Addressing the challenge of jointly enforcing safety and actuator constraints in cyber-physical systems—and the lack of end-to-end formal verification in existing zonotope-based reachability analysis—this paper proposes a scalable safety control envelope verification framework. Methodologically, it employs control-invariant sets as safety certificates, integrating efficient zonotope reachability analysis with KeYmaera X’s deductive logic reasoning; formal verification of hybrid systems is achieved via compact numerical evidence generation and quantifier elimination. Our key contribution is the first principled integration of zonotope-based analysis with high-assurance logical verification, enabling rapid and trustworthy certification of high-dimensional control envelopes. Experimental evaluation demonstrates substantial improvements in both verification efficiency and reliability, with successful validation across multiple safety-critical systems.

Synthesizing controllers that enforce both safety and actuator constraints is a central challenge in the design of cyber-physical systems. State-of-the-art reachability methods based on zonotopes deliver impressive scalability, yet no zonotope reachability tool has been formally verified and the lack of end-to-end correctness undermines the confidence in their use for safety-critical systems. Although deductive verification with the hybrid system prover KeYmaera X could, in principle, resolve this assurance gap, the high-dimensional set representations required for realistic control envelopes overwhelm its reasoning based on quantifier elimination. To address this gap, we formalize how control-invariant sets serve as sound safety certificates.

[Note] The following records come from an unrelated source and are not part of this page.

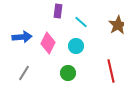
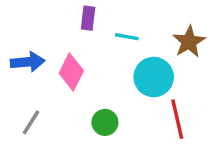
cyan line: (81, 22) -> (127, 37), turned -32
cyan circle: (76, 46) -> (154, 77), moved, size x1.5

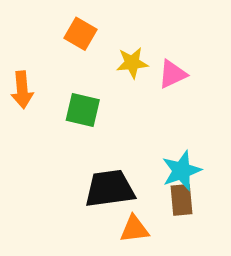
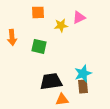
orange square: (80, 34) -> (38, 12), turned -32
pink triangle: (173, 74) -> (79, 17), moved

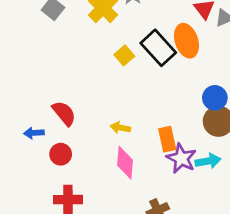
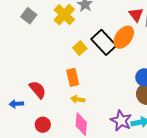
orange ellipse: (186, 41) -> (124, 37), turned 55
orange rectangle: (167, 139) -> (73, 77), moved
red circle: (61, 154) -> (43, 125), moved

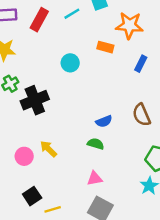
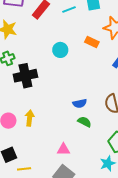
green semicircle: (96, 144) -> (84, 122), moved
yellow arrow: (48, 149) -> (30, 118), turned 42

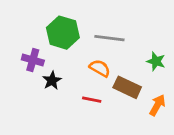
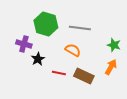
brown rectangle: (127, 87) -> (84, 76), moved
red line: (92, 100) -> (59, 73), moved
orange arrow: (157, 105) -> (111, 67), moved

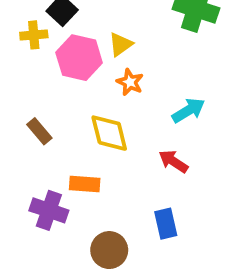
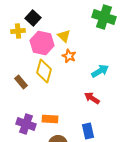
yellow triangle: (121, 44) -> (64, 36), turned -40
yellow diamond: (109, 133) -> (44, 71), moved, turned 30
orange rectangle: (85, 184) -> (50, 119), moved

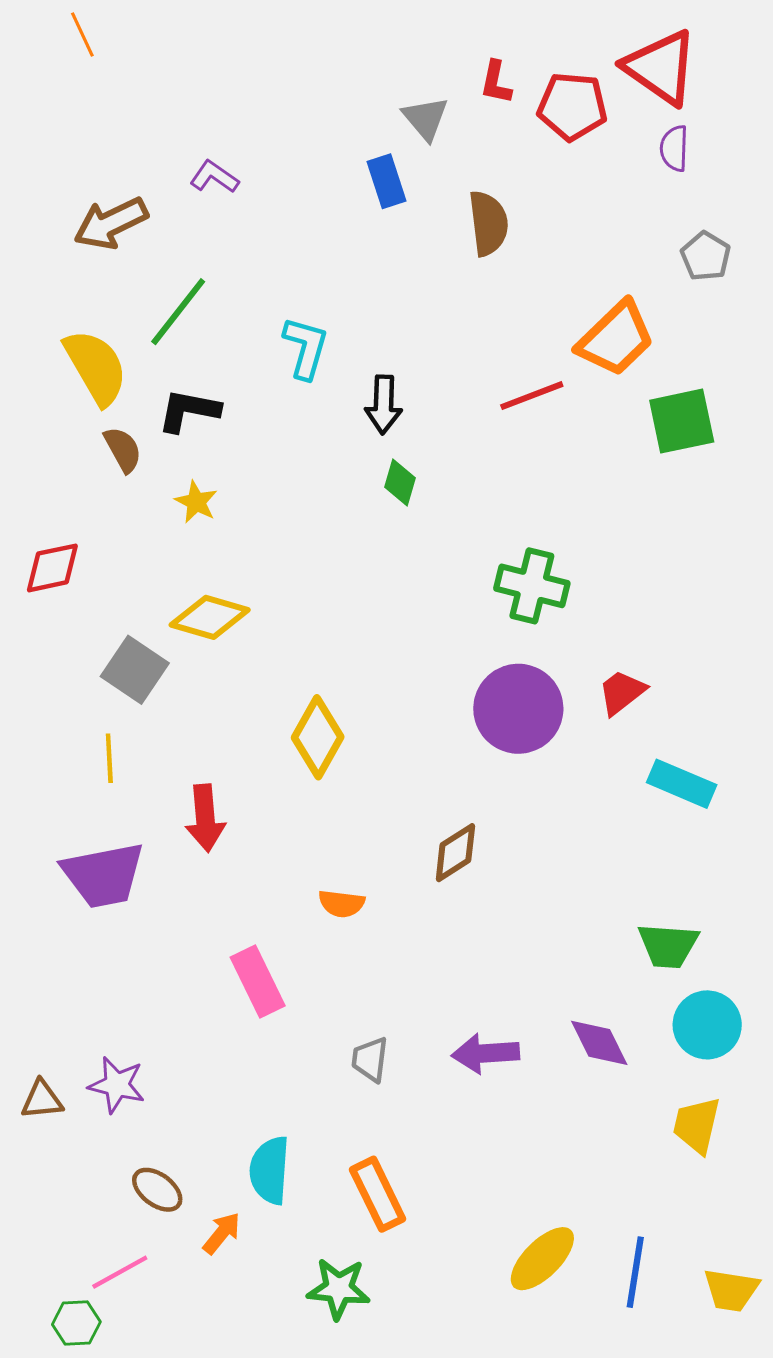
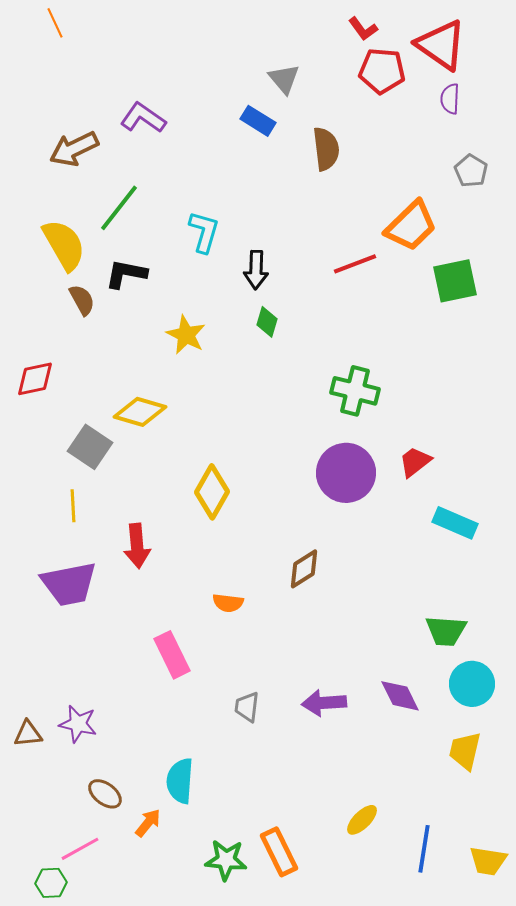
red L-shape: (496, 82) -> (363, 29), moved, turned -48
purple L-shape: (214, 177) -> (143, 118), size x1.4
blue rectangle: (386, 181) -> (258, 121), turned -40
yellow star: (196, 502) -> (186, 335), moved, size x1.4
orange rectangle: (378, 1194) -> (279, 852), moved
yellow ellipse: (542, 1259) -> (362, 820), moved, size x0.7

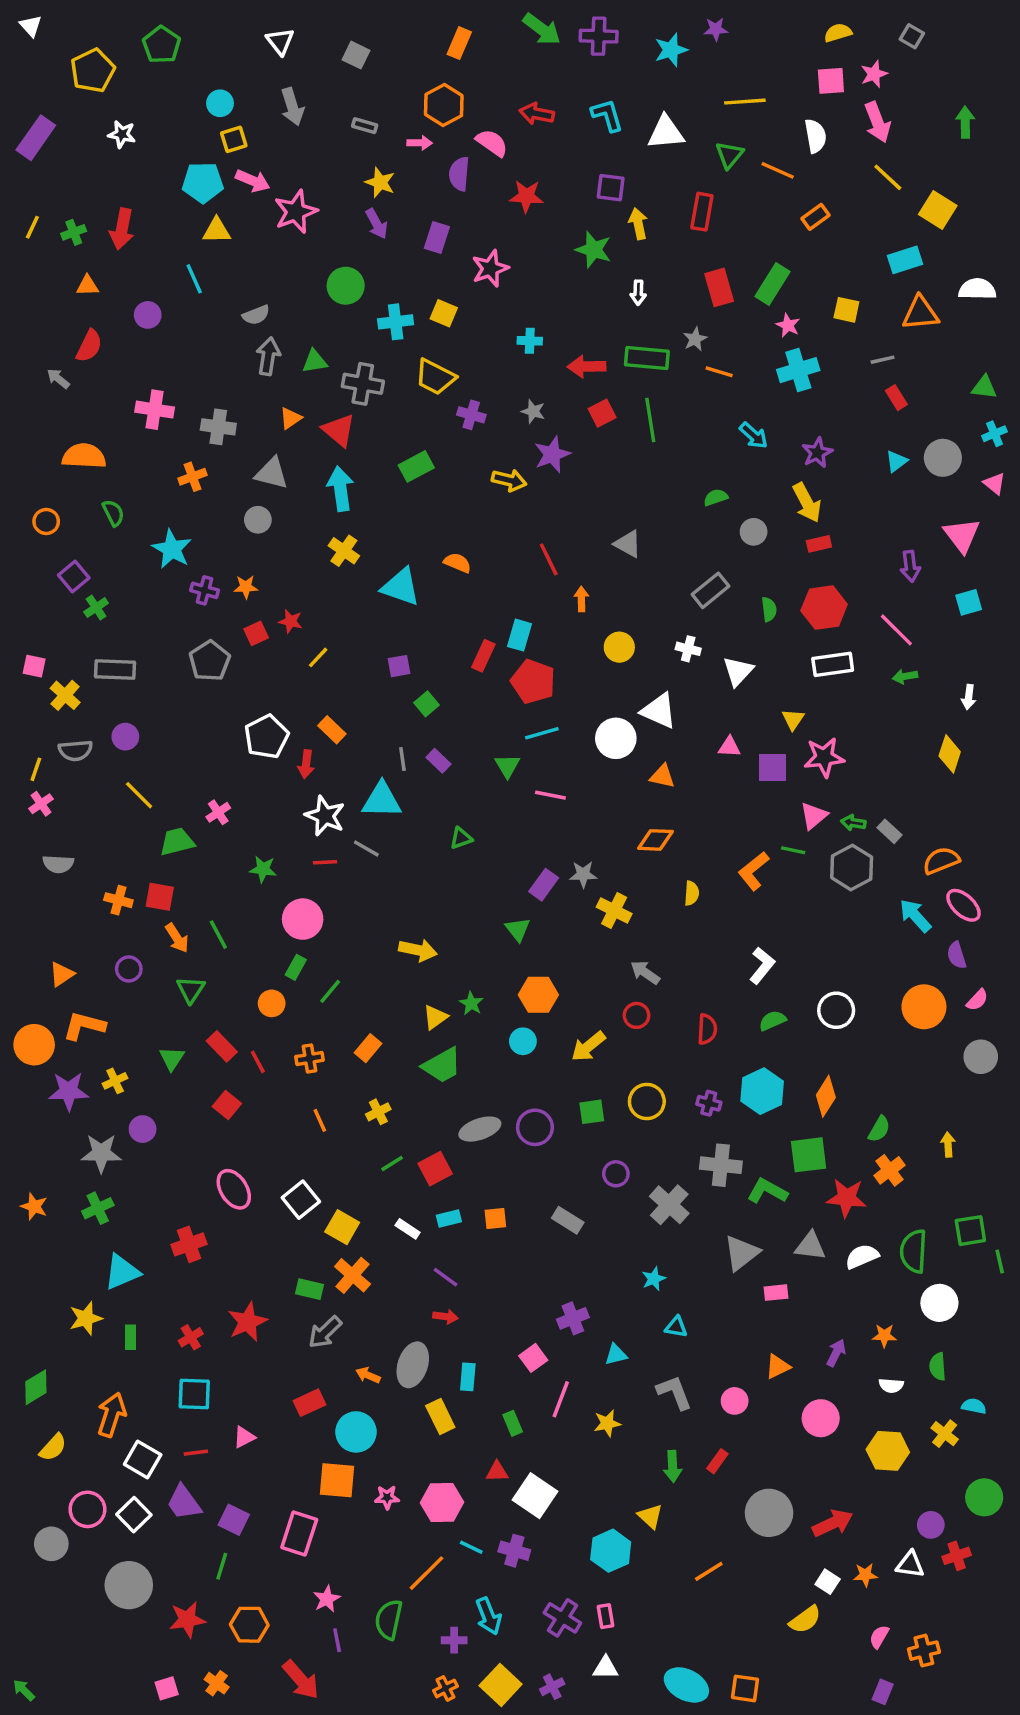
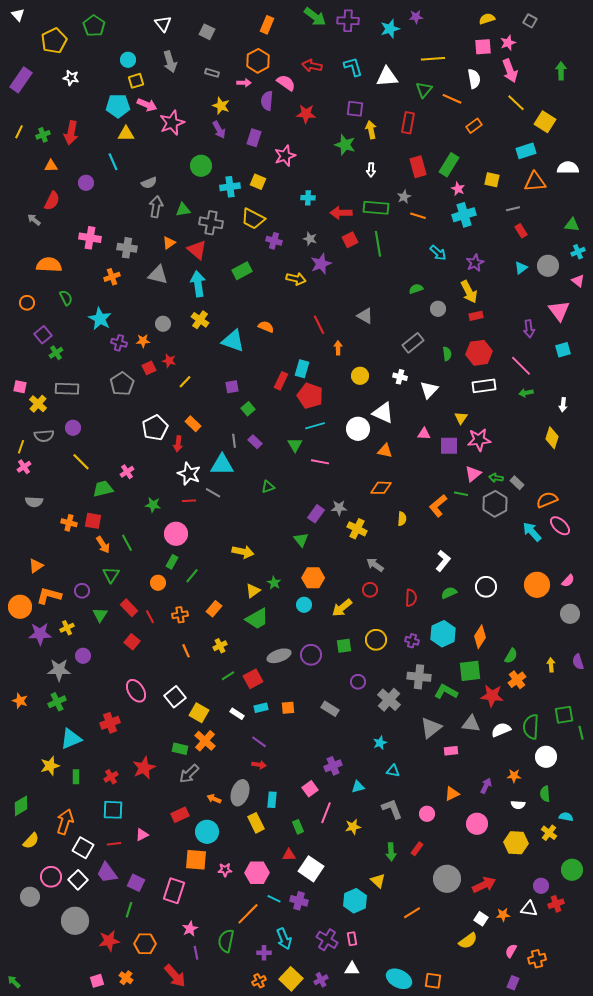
gray circle: (258, 520) -> (163, 324), moved
purple semicircle: (957, 955) -> (578, 662), moved
purple circle: (129, 969) -> (82, 591), moved

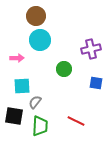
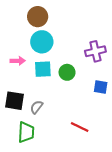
cyan square: (22, 86) -> (43, 69), moved
black square: (14, 116) -> (14, 101), moved
green trapezoid: (40, 126) -> (26, 132), moved

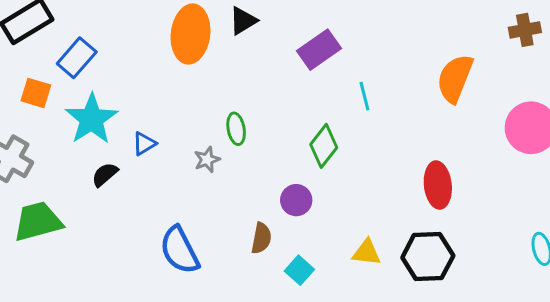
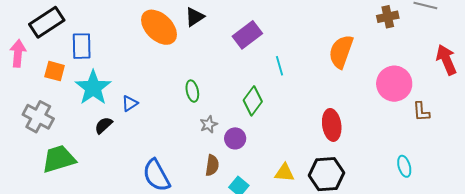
orange ellipse: (190, 34) -> (159, 27), turned -51
blue rectangle: (77, 58) -> (82, 46), turned -40
gray star: (207, 160) -> (209, 124), moved

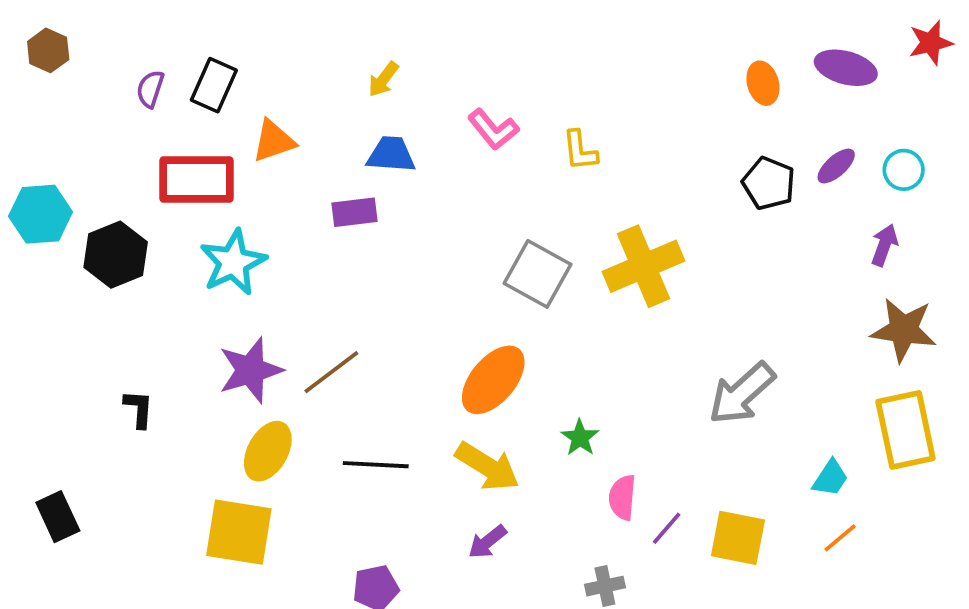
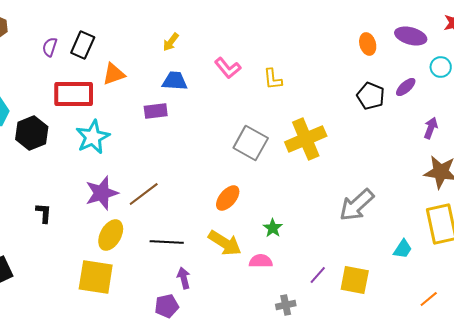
cyan circle: (904, 170) -> (441, 67), moved
orange ellipse: (493, 380) -> (228, 198), size x0.7
pink semicircle: (622, 497) -> (261, 261), moved, turned 85
orange line: (840, 538) -> (429, 299), moved
purple arrow: (487, 542) -> (184, 278), moved, turned 115

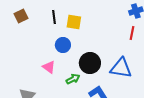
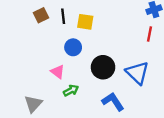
brown square: (21, 16) -> (41, 15), moved
blue triangle: (121, 68) -> (137, 73), turned 35
green arrow: (73, 79) -> (71, 91), moved

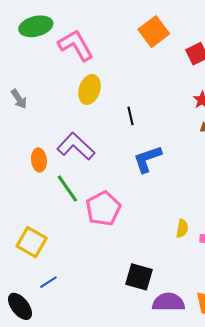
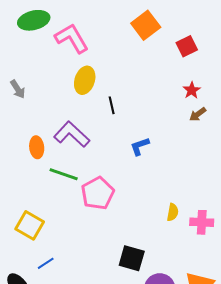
black line: (131, 116) -> (112, 105), moved
blue L-shape: (147, 159) -> (140, 146), size x0.7
green line: (67, 188) -> (64, 174), turned -36

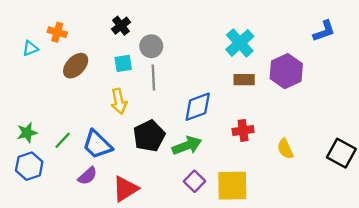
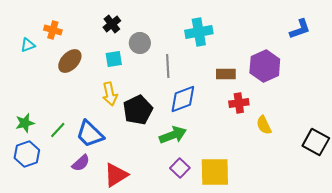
cyan cross: (240, 43) -> (199, 32), moved, turned 32
gray line: (153, 78) -> (168, 66), moved
red cross: (243, 130) -> (239, 103), moved
black pentagon: (149, 136) -> (138, 110), moved
yellow semicircle: (285, 149) -> (264, 125), moved

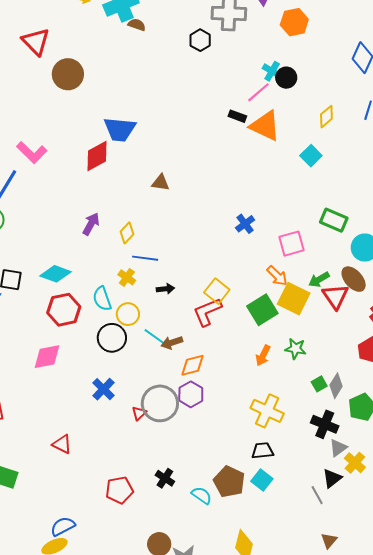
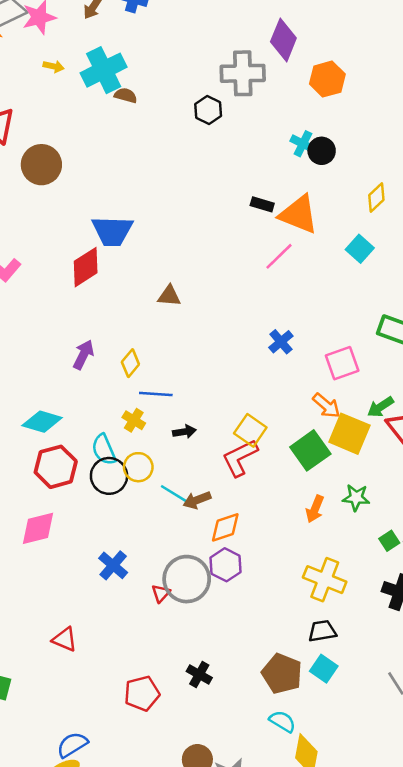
pink line: (258, 92) -> (279, 256), moved
black circle: (112, 338) -> (109, 476), moved
cyan semicircle: (202, 495) -> (282, 721), moved

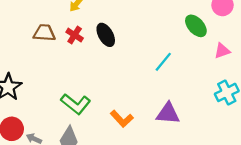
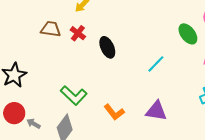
black ellipse: (106, 35) -> (107, 47), moved

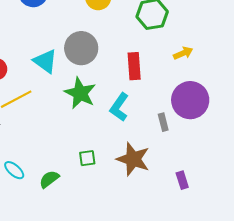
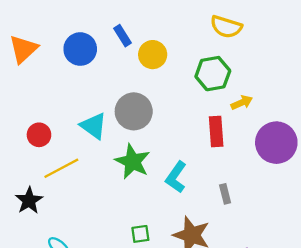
yellow arrow: (183, 53) -> (242, 102), moved
red rectangle: (134, 66) -> (216, 131), moved
purple circle: (190, 100) -> (276, 143), moved

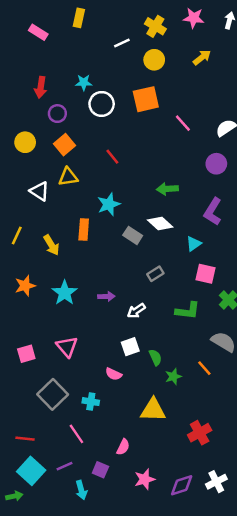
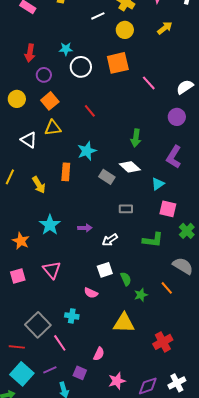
green arrow: (167, 189) -> (136, 138), turned -78
gray rectangle: (155, 274) -> (126, 209), turned 32
orange star: (25, 286) -> (21, 241), moved, turned -30
gray square: (53, 394) -> (38, 325), moved

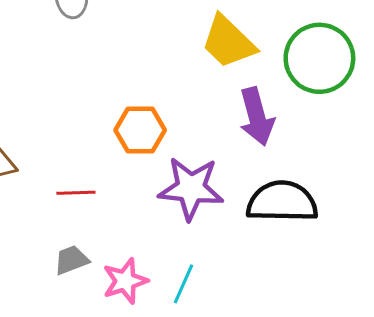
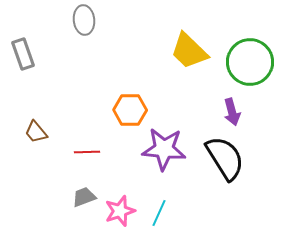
purple arrow: (257, 117) -> (232, 112), moved, size x0.7
black semicircle: (282, 202) -> (225, 158), turned 57

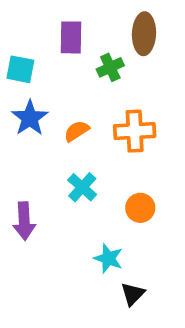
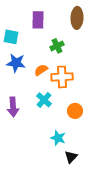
green cross: (110, 67) -> (57, 46), moved
blue star: (30, 118) -> (16, 63), turned -30
orange cross: (135, 131) -> (62, 77), moved
purple arrow: (24, 221) -> (13, 107), moved

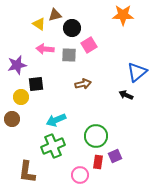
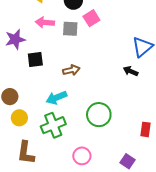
brown arrow: (83, 84) -> (71, 70), moved
yellow circle: (21, 97) -> (19, 118), moved
purple square: (115, 156) -> (127, 161), moved, turned -32
red rectangle: (98, 162) -> (145, 129), moved

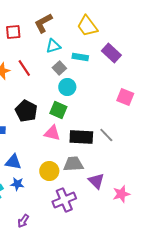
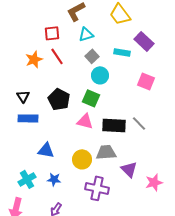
red square: (13, 32) -> (52, 33), moved
cyan rectangle: (80, 57) -> (122, 52), moved
pink square: (125, 97) -> (146, 81), moved
blue star: (17, 184) -> (54, 179), moved
purple cross: (64, 200) -> (97, 188), turned 35

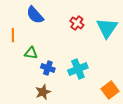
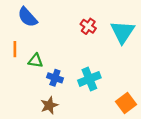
blue semicircle: (35, 15) -> (27, 17), moved
orange line: (13, 35) -> (15, 49), moved

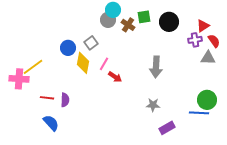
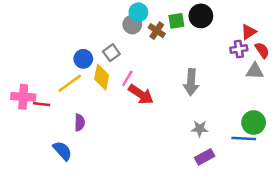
black circle: (169, 22) -> (201, 16), moved
yellow line: (33, 67) -> (70, 83), moved
red arrow: (115, 77) -> (141, 94), size x1.5
red line: (47, 98) -> (42, 104), moved
gray star: (153, 105) -> (200, 129), moved

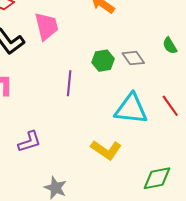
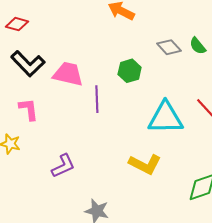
pink trapezoid: (47, 26) -> (68, 74), moved, turned -56
gray diamond: (133, 58) -> (169, 47), moved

Building on that foundation, we develop a verification pipeline for control envelopes that unites scalability and formal rigor. First, we compute control envelopes with high-performance reachability algorithms. Second, we certify every intermediate result using provably correct logical principles. To accelerate this certification, we offload computationally intensive zonotope containment tasks to efficient numerical backends, which return compact witnesses that KeYmaera X validates rapidly. We show the practical utility of our approach through representative case studies.